Task directions:
A single count is required: the lines of the data below in which the word "องใกล" occurs.

Records shown:
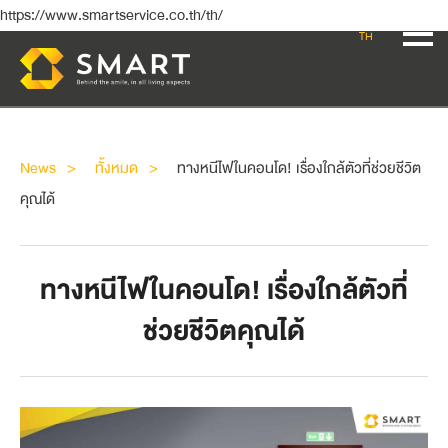
https://www.smartservice.co.th/th/
TH
News
ทั้งหมด
ทางหนีไฟในคอนโด! เรื่องใกล้ตัวที่ช่วยชีวิต
คุณได้
ทางหนีไฟในคอนโด! เรื่องใกล้ตัวที่
ช่วยชีวิตคุณได้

Answer space:
2